### WHAT YOU NEED TO DO
Set down each entry again exactly as written.

### DATA FOR PROCESSING

——

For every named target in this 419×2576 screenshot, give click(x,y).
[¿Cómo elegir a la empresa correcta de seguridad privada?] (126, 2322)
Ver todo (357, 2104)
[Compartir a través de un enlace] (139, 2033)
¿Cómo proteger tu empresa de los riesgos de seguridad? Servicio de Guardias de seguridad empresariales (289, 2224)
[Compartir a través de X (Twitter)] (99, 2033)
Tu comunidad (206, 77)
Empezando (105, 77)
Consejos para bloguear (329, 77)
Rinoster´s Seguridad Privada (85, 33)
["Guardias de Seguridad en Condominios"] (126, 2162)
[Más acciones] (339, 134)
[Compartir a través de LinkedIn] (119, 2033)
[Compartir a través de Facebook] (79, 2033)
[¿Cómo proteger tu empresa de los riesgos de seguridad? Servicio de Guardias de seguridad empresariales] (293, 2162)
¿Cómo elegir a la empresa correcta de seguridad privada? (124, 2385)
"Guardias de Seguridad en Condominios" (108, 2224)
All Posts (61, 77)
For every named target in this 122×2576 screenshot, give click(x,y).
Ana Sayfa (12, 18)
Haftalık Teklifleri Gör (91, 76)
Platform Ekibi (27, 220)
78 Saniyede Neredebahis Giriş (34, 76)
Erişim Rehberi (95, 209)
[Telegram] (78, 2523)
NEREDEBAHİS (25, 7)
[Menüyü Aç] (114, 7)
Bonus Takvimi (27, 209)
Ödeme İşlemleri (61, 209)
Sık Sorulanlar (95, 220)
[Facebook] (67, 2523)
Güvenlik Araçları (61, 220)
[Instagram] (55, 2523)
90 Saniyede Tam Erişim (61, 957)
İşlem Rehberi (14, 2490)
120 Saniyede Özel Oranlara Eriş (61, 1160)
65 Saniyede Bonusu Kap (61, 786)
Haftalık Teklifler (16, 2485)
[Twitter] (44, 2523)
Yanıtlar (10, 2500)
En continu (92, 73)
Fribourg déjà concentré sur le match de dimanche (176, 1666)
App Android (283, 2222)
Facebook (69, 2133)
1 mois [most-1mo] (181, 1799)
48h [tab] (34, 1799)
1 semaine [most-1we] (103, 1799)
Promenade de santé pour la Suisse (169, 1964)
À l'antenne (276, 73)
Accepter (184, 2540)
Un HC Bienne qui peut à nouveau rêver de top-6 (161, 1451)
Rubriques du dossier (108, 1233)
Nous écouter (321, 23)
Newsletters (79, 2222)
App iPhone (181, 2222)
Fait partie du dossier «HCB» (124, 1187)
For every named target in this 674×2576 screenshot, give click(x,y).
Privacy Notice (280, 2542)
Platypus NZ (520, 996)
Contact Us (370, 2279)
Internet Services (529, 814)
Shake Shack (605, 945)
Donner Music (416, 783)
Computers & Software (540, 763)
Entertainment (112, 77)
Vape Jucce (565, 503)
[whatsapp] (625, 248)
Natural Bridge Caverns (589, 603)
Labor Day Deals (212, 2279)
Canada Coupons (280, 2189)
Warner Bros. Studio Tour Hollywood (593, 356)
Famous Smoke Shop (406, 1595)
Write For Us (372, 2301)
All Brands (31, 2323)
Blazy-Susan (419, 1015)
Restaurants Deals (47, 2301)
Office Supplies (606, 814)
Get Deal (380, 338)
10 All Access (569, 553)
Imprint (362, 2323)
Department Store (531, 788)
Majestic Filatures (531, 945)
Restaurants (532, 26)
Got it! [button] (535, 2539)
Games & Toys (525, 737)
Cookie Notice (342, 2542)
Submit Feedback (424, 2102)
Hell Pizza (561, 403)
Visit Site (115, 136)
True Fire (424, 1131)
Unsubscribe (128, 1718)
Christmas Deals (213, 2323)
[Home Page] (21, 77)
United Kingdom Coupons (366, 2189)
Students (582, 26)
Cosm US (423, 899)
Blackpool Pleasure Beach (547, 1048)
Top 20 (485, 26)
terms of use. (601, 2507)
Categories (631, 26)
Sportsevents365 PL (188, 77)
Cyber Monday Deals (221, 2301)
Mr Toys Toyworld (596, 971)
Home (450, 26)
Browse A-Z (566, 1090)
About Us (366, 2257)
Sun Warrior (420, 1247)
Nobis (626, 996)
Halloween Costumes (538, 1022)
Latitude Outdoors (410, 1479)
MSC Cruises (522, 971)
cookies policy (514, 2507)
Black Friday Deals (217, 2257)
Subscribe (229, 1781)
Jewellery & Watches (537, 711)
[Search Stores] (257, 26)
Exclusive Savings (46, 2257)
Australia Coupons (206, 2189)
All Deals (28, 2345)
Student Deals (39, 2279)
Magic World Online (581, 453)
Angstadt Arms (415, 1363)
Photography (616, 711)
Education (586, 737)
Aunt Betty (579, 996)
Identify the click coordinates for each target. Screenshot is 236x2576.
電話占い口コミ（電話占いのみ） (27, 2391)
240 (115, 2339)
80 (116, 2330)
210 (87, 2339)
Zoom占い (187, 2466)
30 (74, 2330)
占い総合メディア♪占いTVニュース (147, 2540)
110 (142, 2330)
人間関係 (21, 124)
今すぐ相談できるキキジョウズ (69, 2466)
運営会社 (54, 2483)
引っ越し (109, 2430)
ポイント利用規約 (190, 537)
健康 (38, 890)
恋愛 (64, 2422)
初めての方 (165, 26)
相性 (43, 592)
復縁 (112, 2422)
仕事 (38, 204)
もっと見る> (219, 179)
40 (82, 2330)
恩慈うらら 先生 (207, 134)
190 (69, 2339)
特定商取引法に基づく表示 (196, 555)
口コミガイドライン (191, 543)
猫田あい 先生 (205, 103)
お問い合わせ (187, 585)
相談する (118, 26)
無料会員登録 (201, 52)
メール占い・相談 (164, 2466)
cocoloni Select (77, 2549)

——

### RESULT BELOW
For every named target in this 419×2576 screenshot, give click(x,y).
[¿Cómo elegir a la empresa correcta de seguridad privada?] (126, 2322)
Ver todo (357, 2104)
[Compartir a través de un enlace] (139, 2033)
¿Cómo proteger tu empresa de los riesgos de seguridad? Servicio de Guardias de seguridad empresariales (289, 2224)
[Compartir a través de X (Twitter)] (99, 2033)
Tu comunidad (206, 77)
Empezando (105, 77)
Consejos para bloguear (329, 77)
Rinoster´s Seguridad Privada (85, 33)
["Guardias de Seguridad en Condominios"] (126, 2162)
[Más acciones] (339, 134)
[Compartir a través de LinkedIn] (119, 2033)
[Compartir a través de Facebook] (79, 2033)
[¿Cómo proteger tu empresa de los riesgos de seguridad? Servicio de Guardias de seguridad empresariales] (293, 2162)
¿Cómo elegir a la empresa correcta de seguridad privada? (124, 2385)
"Guardias de Seguridad en Condominios" (108, 2224)
All Posts (61, 77)
For every named target in this 122×2576 screenshot, give click(x,y).
Ana Sayfa (12, 18)
Haftalık Teklifleri Gör (91, 76)
Platform Ekibi (27, 220)
78 Saniyede Neredebahis Giriş (34, 76)
Erişim Rehberi (95, 209)
[Telegram] (78, 2523)
NEREDEBAHİS (25, 7)
[Menüyü Aç] (114, 7)
Bonus Takvimi (27, 209)
Ödeme İşlemleri (61, 209)
Sık Sorulanlar (95, 220)
[Facebook] (67, 2523)
Güvenlik Araçları (61, 220)
[Instagram] (55, 2523)
90 Saniyede Tam Erişim (61, 957)
İşlem Rehberi (14, 2490)
120 Saniyede Özel Oranlara Eriş (61, 1160)
65 Saniyede Bonusu Kap (61, 786)
Haftalık Teklifler (16, 2485)
[Twitter] (44, 2523)
Yanıtlar (10, 2500)
En continu (92, 73)
Fribourg déjà concentré sur le match de dimanche (176, 1666)
App Android (283, 2222)
Facebook (69, 2133)
1 mois [most-1mo] (181, 1799)
48h [tab] (34, 1799)
1 semaine [most-1we] (103, 1799)
Promenade de santé pour la Suisse (169, 1964)
À l'antenne (276, 73)
Accepter (184, 2540)
Un HC Bienne qui peut à nouveau rêver de top-6 (161, 1451)
Rubriques du dossier (108, 1233)
Nous écouter (321, 23)
Newsletters (79, 2222)
App iPhone (181, 2222)
Fait partie du dossier «HCB» (124, 1187)
For every named target in this 674×2576 screenshot, give click(x,y).
Privacy Notice (280, 2542)
Platypus NZ (520, 996)
Contact Us (370, 2279)
Internet Services (529, 814)
Shake Shack (605, 945)
Donner Music (416, 783)
Computers & Software (540, 763)
Entertainment (112, 77)
Vape Jucce (565, 503)
[whatsapp] (625, 248)
Natural Bridge Caverns (589, 603)
Labor Day Deals (212, 2279)
Canada Coupons (280, 2189)
Warner Bros. Studio Tour Hollywood (593, 356)
Famous Smoke Shop (406, 1595)
Write For Us (372, 2301)
All Brands (31, 2323)
Blazy-Susan (419, 1015)
Restaurants Deals (47, 2301)
Office Supplies (606, 814)
Get Deal (380, 338)
10 All Access (569, 553)
Imprint (362, 2323)
Department Store (531, 788)
Majestic Filatures (531, 945)
Restaurants (532, 26)
Got it! [button] (535, 2539)
Games & Toys (525, 737)
Cookie Notice (342, 2542)
Submit Feedback (424, 2102)
Hell Pizza (561, 403)
Visit Site (115, 136)
True Fire (424, 1131)
Unsubscribe (128, 1718)
Christmas Deals (213, 2323)
[Home Page] (21, 77)
United Kingdom Coupons (366, 2189)
Students (582, 26)
Cosm US (423, 899)
Blackpool Pleasure Beach (547, 1048)
Top 20 (485, 26)
terms of use. (601, 2507)
Categories (631, 26)
Sportsevents365 PL (188, 77)
Cyber Monday Deals (221, 2301)
Mr Toys Toyworld (596, 971)
Home (450, 26)
Browse A-Z (566, 1090)
About Us (366, 2257)
Sun Warrior (420, 1247)
Nobis (626, 996)
Halloween Costumes (538, 1022)
Latitude Outdoors (410, 1479)
MSC Cruises (522, 971)
cookies policy (514, 2507)
Black Friday Deals (217, 2257)
Subscribe (229, 1781)
Jewellery & Watches (537, 711)
[Search Stores] (257, 26)
Exclusive Savings (46, 2257)
Australia Coupons (206, 2189)
All Deals (28, 2345)
Student Deals (39, 2279)
Magic World Online (581, 453)
Angstadt Arms (415, 1363)
Photography (616, 711)
Education (586, 737)
Aunt Betty (579, 996)
Identify the click coordinates for each target. Screenshot is 236x2576.
電話占い口コミ（電話占いのみ） (27, 2391)
240 (115, 2339)
80 (116, 2330)
210 (87, 2339)
Zoom占い (187, 2466)
30 (74, 2330)
占い総合メディア♪占いTVニュース (147, 2540)
110 (142, 2330)
人間関係 (21, 124)
今すぐ相談できるキキジョウズ (69, 2466)
運営会社 (54, 2483)
引っ越し (109, 2430)
ポイント利用規約 (190, 537)
健康 (38, 890)
恋愛 (64, 2422)
初めての方 (165, 26)
相性 (43, 592)
復縁 (112, 2422)
仕事 (38, 204)
もっと見る> (219, 179)
40 (82, 2330)
恩慈うらら 先生 (207, 134)
190 (69, 2339)
特定商取引法に基づく表示 (196, 555)
口コミガイドライン (191, 543)
猫田あい 先生 (205, 103)
お問い合わせ (187, 585)
相談する (118, 26)
無料会員登録 (201, 52)
メール占い・相談 (164, 2466)
cocoloni Select (77, 2549)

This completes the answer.